Different surgeons have different post op protocols, but we all agree that the point of surgery is to be in a better state after surgery than before. We have worked with almost all Brisbane’s top Jaw Surgeons to develop our protocol and our simplest outcome measure for any jaw intervention is range of motion, so it helps to know what normal range actually is.
Normal jaw opening range of motion is approx. 45mm, or opening wide enough to fit 3 of your fingers (tiered sideways) in your mouth.
Anything below 35mm is dysfunctional. 95% of our jaw movements only use 35mm or opening (2 fingers). Less than 35mm means the jaw can’t do its daily tasks, so your brain finds compensatory or cheat movement in your neck or jaw. Eating is a primary function, so your brain happily compromises and sacrifices tightness and pain in neck muscles so you don’t perish by starvation. We won’t even start talking about how jaw function and breathing are linked.
A locked jaw requiring an arthrocentesis will have between 16 and 32mm of opening range, normally with pain and a deflection towards the side of pain
Post Op Range of Motion (ROM) Measures
We will measure how wide your jaw opens comfortably in millimetres, with an expectation of 25 to 35mm opening and 5mm to 7mm of side-to-side movement. Quite often, we will have seen you preoperatively and have helped facilitate your surgical appointment, so we will already have an idea about the immediate post op outcome.
With physiotherapy, we aim to gain 2mm to 3mm of opening each session (doesn’t sound like much but is a 10-15% change). We aim for >40mm at 6 weeks post op.
Common Range of motion scenarios for determining appointment schedule at 2 weeks:
If ROM <35mm opening
- 2x sessions per week until we achieve this goal
- Occasionally 3x sessions per week is required if pain is severe
If ROM >35mm opening with associated pain
- 1x weekly session
- Consider pain relief options eg medication review with your surgeon or acupuncture
If ROM >35mm with no pain
- fortnightly to progress exercises until 45mm straight line opening is achieved
Click here for more information on jaw pain.
Pain can be used as a diagnostic criteria and outcome measure for any therapeutic jaw intervention, whether it be an arthrocentesis, occlusal splint, or conservative physiotherapy treatment.

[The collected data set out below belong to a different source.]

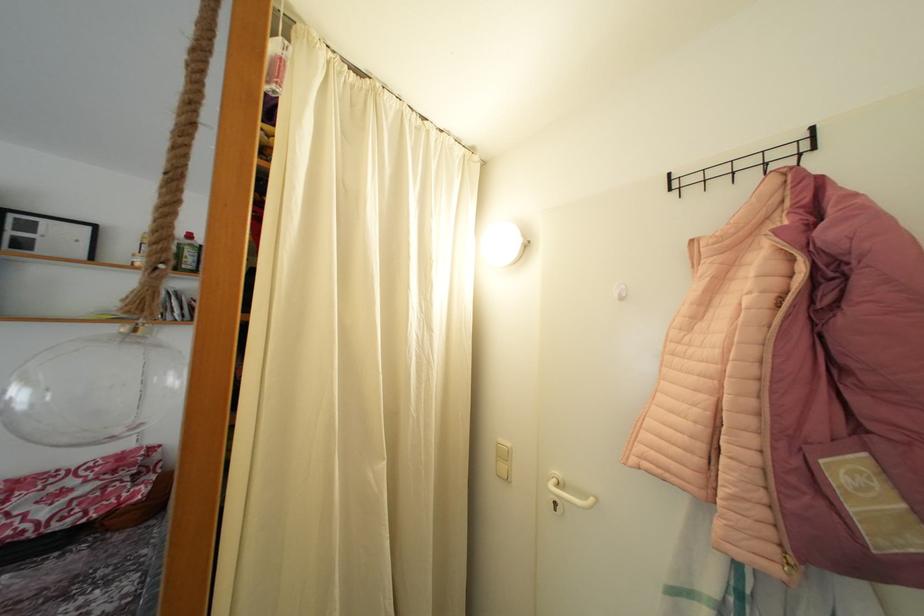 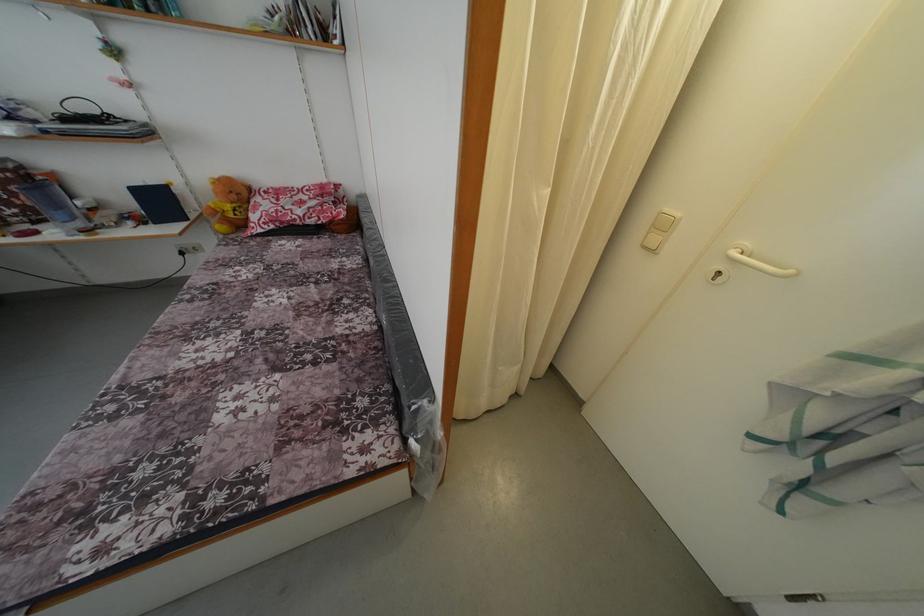 The images are taken continuously from a first-person perspective. In which direction is your viewpoint rotating?

The camera rotated toward left-down. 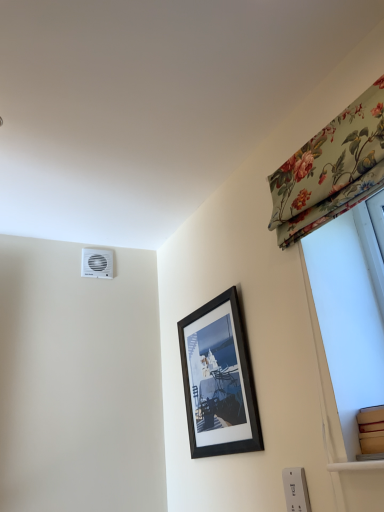 Question: Is there a large distance between white plastic air conditioning unit at upper left and floral fabric curtain at upper right?

Choices:
 (A) yes
 (B) no

Answer: (A)

Question: From a real-world perspective, is white plastic air conditioning unit at upper left on floral fabric curtain at upper right?

Choices:
 (A) no
 (B) yes

Answer: (B)

Question: Does white plastic air conditioning unit at upper left contain floral fabric curtain at upper right?

Choices:
 (A) yes
 (B) no

Answer: (B)

Question: Does white plastic air conditioning unit at upper left appear on the right side of floral fabric curtain at upper right?

Choices:
 (A) no
 (B) yes

Answer: (A)

Question: Is white plastic air conditioning unit at upper left turned away from floral fabric curtain at upper right?

Choices:
 (A) yes
 (B) no

Answer: (B)

Question: In terms of width, does black matte picture frame at center look wider or thinner when compared to white plastic air conditioning unit at upper left?

Choices:
 (A) wide
 (B) thin

Answer: (A)

Question: From their relative heights in the image, would you say black matte picture frame at center is taller or shorter than white plastic air conditioning unit at upper left?

Choices:
 (A) short
 (B) tall

Answer: (B)

Question: Visually, is black matte picture frame at center positioned to the left or to the right of white plastic air conditioning unit at upper left?

Choices:
 (A) right
 (B) left

Answer: (A)

Question: Would you say black matte picture frame at center is inside or outside white plastic air conditioning unit at upper left?

Choices:
 (A) inside
 (B) outside

Answer: (B)

Question: From the image's perspective, is white plastic electric outlet at lower right located above or below black matte picture frame at center?

Choices:
 (A) above
 (B) below

Answer: (B)

Question: In terms of width, does white plastic electric outlet at lower right look wider or thinner when compared to black matte picture frame at center?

Jaw pain patterns are a predictor of what is the underlying cause of your TMJ dysfunction. There are literally no pain receptors in the jaw joint itself, so any pain you get in this area is actually coming from the surrounding structures becoming stressed, usually by compensating for a loss of opening range of movement (less than 35mm)
Pain as an Arthrocentesis Outcome Measure
Any movement below 35mm involves a cheating compensation which is overloading joints and muscles. Clinically, this means even after surgery, unless you can achieve 35mm, you will most likely continue to have pain. This isn’t a problem, it’s part of the healing process. Your pain medication plays an important role early as pain leads to a jaw clenching response, which limits range which in turn causes more compensatory movements, thus completing the cycle and achieving an undesirable outcome
Range of Motion as a Predictor of Pain
Any movement below 35mm involves a cheating compensation which overloads surrounding joints, structures and muscles, leading to pain. Some common patterns we see are listed here, though a stiff jaw can be perfectly pain free.
|Range of Motion (ROM)
|pain at rest
|Between 30mm and 36mm
|pain on use
|Between 36- 42mm
|mostly pain free with pain on exertion
If you only have 25mm of jaw opening, we are going to expect that there is pain at rest. As you ROM improves with whichever treatment modality you choose (occlusal splints, surgery, physiotherapy) we won’t expect to get pain resolution until you get closer to 38 to 40mm of functional movement.
But wait, my jaw opens wide and I still have lots of jaw pain?
If this is your scenario, it is more than likely that you have referred pain originating in the neck as a result of a neural irritation. The spinal nerves from the top of the neck communicate with the nerve that looks after your jaw (Trigeminal nerve) in the brainstem, and is a common contributor to cervicogenic headache. Once correctly diagnosed, this has quite a successful treatment pathway.